We’re all stuck in this mayhem that COVID-19 has created. Most people are quarantined, lots have lost their jobs, and many others are likely to face the same in the near future.
US citizens are not the biggest fans of loans, yet it seems there’s no other way to buy a house or a car unless you get yourself into huge debt. Every new loan worsens your credit score. If you buy a home worth $500,000 and a car worth $50,000, chances are banks won’t approve you another loan.
According to recent credit score statistics, merely 19% of Americans have no credit score. On the other hand, more than 80% of the population has a credit score for banks and other institutions to look at.
Having in mind that COVID-19 is most likely going to push the entire world into another recession, we can’t help but wonder how that is going to affect the “little guy.”
Restrain From Getting Another Loan
There’s a global pandemic on the loose, yet you may feel like nothing’s changed. Your paycheck is regular, the salary is intact, and the work is flowing. The regular income will trick a lot of people into buying a new vehicle. However, it’s best if you paid more attention to the issue.
Namely, we can’t say for sure whether the situation will improve or worsen in the coming weeks (and months). Experts predict that the world is going to face a recession as we’ve never seen before. It can last a long time, so it’s wiser not to get into more debts right now if not absolutely necessary.
Another issue related to credit scores (and the pandemic) is regular monthly payments. Your credit’s payment history accounts for around 35% of the score, making it the deciding factor in getting a new loan or better rates.
If the crisis persists for longer, as experts predict, no job position is secure. And losing your job means not being able to pay off your debts. Being late also instantly drops your credit score.
Focus on Savings
If you’re having problems with money due to the ongoing COVID-19 pandemic, it’s best to research what different banks and institutions offer for financial relief.
If money isn’t posing a problem at this point, a smart move would be to start saving as much as possible. According to personal finance statistics, the average American spends $60,060 a year. Still, it’s smarter to save now. Moreover, try not to spend on things that are not absolutely necessary. You never know what’s going to happen next and whether you’ll have enough money to cover your debts.
Once you get a bad credit score, it’s a lot harder to get it back up. Wait a few months until the situation clears and then go for new investments.

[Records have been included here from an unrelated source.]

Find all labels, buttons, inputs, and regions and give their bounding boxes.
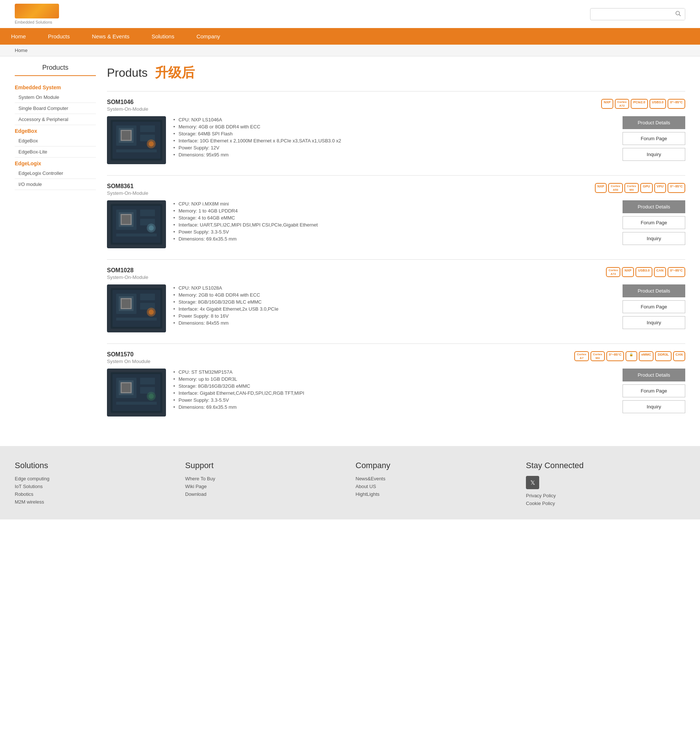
search-button[interactable] — [672, 8, 685, 20]
spec-item: Power Supply: 8 to 16V — [173, 312, 615, 320]
product-specs: CPU: ST STM32MP157AMemory: up to 1GB DDR… — [173, 369, 615, 410]
product-badge: DDR3L — [655, 351, 671, 361]
inquiry-button[interactable]: Inquiry — [623, 400, 685, 413]
product-details-button[interactable]: Product Details — [623, 200, 685, 213]
product-body: CPU: NXP LS1028AMemory: 2GB to 4GB DDR4 … — [107, 284, 685, 332]
footer-link-cookie[interactable]: Cookie Policy — [526, 501, 685, 506]
svg-rect-8 — [140, 125, 155, 132]
product-badge: eMMC — [639, 351, 654, 361]
footer-link-privacy[interactable]: Privacy Policy — [526, 493, 685, 498]
header: Embedded Solutions — [0, 0, 700, 28]
product-image — [107, 200, 166, 248]
footer-company-title: Company — [356, 461, 515, 470]
inquiry-button[interactable]: Inquiry — [623, 148, 685, 161]
product-actions: Product DetailsForum PageInquiry — [623, 369, 685, 413]
footer-link-iot[interactable]: IoT Solutions — [15, 484, 174, 489]
spec-item: Interface: UART,SPI,I2C,MIPI DSI,MPI CSI… — [173, 221, 615, 228]
forum-page-button[interactable]: Forum Page — [623, 216, 685, 229]
sidebar-item-edgelogix-controller[interactable]: EdgeLogix Controller — [15, 168, 96, 179]
product-badge: NXP — [595, 183, 607, 193]
footer-link-news-events[interactable]: News&Events — [356, 476, 515, 481]
product-badge: USB3.0 — [649, 99, 666, 109]
footer-link-wiki[interactable]: Wiki Page — [185, 484, 344, 489]
nav-home[interactable]: Home — [0, 28, 37, 45]
footer-link-download[interactable]: Download — [185, 492, 344, 497]
svg-rect-29 — [122, 299, 130, 308]
svg-rect-19 — [140, 209, 155, 216]
spec-item: Memory: up to 1GB DDR3L — [173, 375, 615, 383]
svg-rect-21 — [116, 234, 157, 237]
sidebar: Products Embedded System System On Modul… — [15, 64, 96, 427]
nav-solutions[interactable]: Solutions — [141, 28, 186, 45]
spec-item: Storage: 4 to 64GB eMMC — [173, 214, 615, 221]
footer: Solutions Edge computing IoT Solutions R… — [0, 446, 700, 519]
product-badge: CortexM4 — [591, 351, 605, 361]
product-badge: 🔒 — [625, 351, 637, 361]
forum-page-button[interactable]: Forum Page — [623, 132, 685, 145]
product-details-button[interactable]: Product Details — [623, 369, 685, 381]
search-input[interactable] — [591, 9, 672, 19]
product-badges: CortexA72NXPUSB3.0CAN0°~85°C — [606, 267, 685, 277]
footer-link-edge-computing[interactable]: Edge computing — [15, 476, 174, 481]
product-image — [107, 116, 166, 164]
navigation: Home Products News & Events Solutions Co… — [0, 28, 700, 45]
product-actions: Product DetailsForum PageInquiry — [623, 200, 685, 245]
forum-page-button[interactable]: Forum Page — [623, 300, 685, 313]
product-details-button[interactable]: Product Details — [623, 284, 685, 297]
product-type: System On Moudule — [107, 358, 574, 364]
product-badge: NXP — [601, 99, 613, 109]
product-name: SOM8361 — [107, 183, 595, 190]
footer-link-highlights[interactable]: HightLights — [356, 492, 515, 497]
logo[interactable] — [15, 4, 59, 18]
product-specs: CPU: NXP LS1028AMemory: 2GB to 4GB DDR4 … — [173, 284, 615, 326]
product-info: SOM1028System-On-Module — [107, 267, 606, 280]
sidebar-item-edgebox[interactable]: EdgeBox — [15, 135, 96, 146]
footer-link-where-to-buy[interactable]: Where To Buy — [185, 476, 344, 481]
spec-item: CPU: NXP LS1028A — [173, 284, 615, 292]
product-name: SOM1028 — [107, 267, 606, 274]
svg-rect-40 — [122, 383, 130, 392]
footer-link-m2m[interactable]: M2M wireless — [15, 499, 174, 505]
nav-news-events[interactable]: News & Events — [81, 28, 141, 45]
svg-point-23 — [149, 225, 154, 231]
sidebar-title: Products — [15, 64, 96, 76]
spec-item: Memory: 1 to 4GB LPDDR4 — [173, 207, 615, 214]
product-badge: CAN — [654, 267, 666, 277]
footer-support: Support Where To Buy Wiki Page Download — [185, 461, 344, 508]
spec-item: Storage: 8GB/16GB/32GB MLC eMMC — [173, 298, 615, 306]
spec-item: Interface: 4x Gigabit Ethernet,2x USB 3.… — [173, 306, 615, 312]
breadcrumb-home[interactable]: Home — [15, 48, 28, 53]
inquiry-button[interactable]: Inquiry — [623, 316, 685, 329]
sidebar-item-system-on-module[interactable]: System On Module — [15, 92, 96, 103]
forum-page-button[interactable]: Forum Page — [623, 384, 685, 397]
search-area — [590, 8, 685, 20]
spec-item: Memory: 2GB to 4GB DDR4 with ECC — [173, 292, 615, 298]
sidebar-item-edgebox-lite[interactable]: EdgeBox-Lite — [15, 146, 96, 158]
sidebar-item-io-module[interactable]: I/O module — [15, 179, 96, 190]
twitter-icon[interactable]: 𝕏 — [526, 476, 539, 489]
footer-link-robotics[interactable]: Robotics — [15, 492, 174, 497]
spec-item: Storage: 64MB SPI Flash — [173, 130, 615, 137]
svg-rect-18 — [122, 215, 130, 224]
product-name: SOM1570 — [107, 351, 574, 358]
sidebar-item-single-board-computer[interactable]: Single Board Computer — [15, 103, 96, 114]
product-info: SOM1046System-On-Module — [107, 99, 601, 112]
sidebar-category-edgebox: EdgeBox — [15, 125, 96, 135]
spec-item: Dimensions: 69.6x35.5 mm — [173, 404, 615, 410]
nav-products[interactable]: Products — [37, 28, 81, 45]
footer-company: Company News&Events About US HightLights — [356, 461, 515, 508]
content-area: Produts 升级后 SOM1046System-On-ModuleNXPCo… — [107, 64, 685, 427]
svg-point-12 — [149, 141, 154, 146]
spec-item: Storage: 8GB/16GB/32GB eMMC — [173, 383, 615, 390]
footer-link-about-us[interactable]: About US — [356, 484, 515, 489]
products-list: SOM1046System-On-ModuleNXPCortexA72PCIe2… — [107, 91, 685, 424]
product-body: CPU: ST STM32MP157AMemory: up to 1GB DDR… — [107, 369, 685, 416]
svg-rect-32 — [116, 318, 157, 321]
inquiry-button[interactable]: Inquiry — [623, 232, 685, 245]
nav-company[interactable]: Company — [186, 28, 231, 45]
product-info: SOM1570System On Moudule — [107, 351, 574, 364]
product-details-button[interactable]: Product Details — [623, 116, 685, 129]
spec-item: Power Supply: 3.3-5.5V — [173, 228, 615, 235]
product-name: SOM1046 — [107, 99, 601, 106]
sidebar-item-accessory-peripheral[interactable]: Accessory & Peripheral — [15, 114, 96, 125]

Until then, it’s best to spend only on bare necessities.
Choosing Between Necessities and Credit Payment
When a person has no income, they can’t repay their debts; simple as. If anyone finds themselves in said situation, the most important thing is to provide for their families.
Every credit score can be rebuilt after a while. However, it may take some time (lots of it). Some of the issues will make your credit score drop quite substantially. Hence, it may take up to 10 years before the score goes back to normal.
That’s why it’s smarter to do everything in your power to avoid landing in such a situation in the first place; stopping the problem dead in its tracks is much better than finding solutions for it later on.
What Does the Future Hold?
Some scientists warn about the imminent possibility of a second or third wave. There’s still no official vaccine, and no one knows when or if it will ever be produced.
The lockdown may last for years, and many an industry will collapse if it does. Over 10 million Americans lost their jobs already, and no one can say for certain how many more will lose their jobs in the near future.
Use the above-mentioned points to maintain a good credit score during these hard times. Make sure you focus on your savings and use all the benefits that you have at your disposal. This is the best way to cope with the crisis at hand and keep your credit score at an all-time high. Good luck.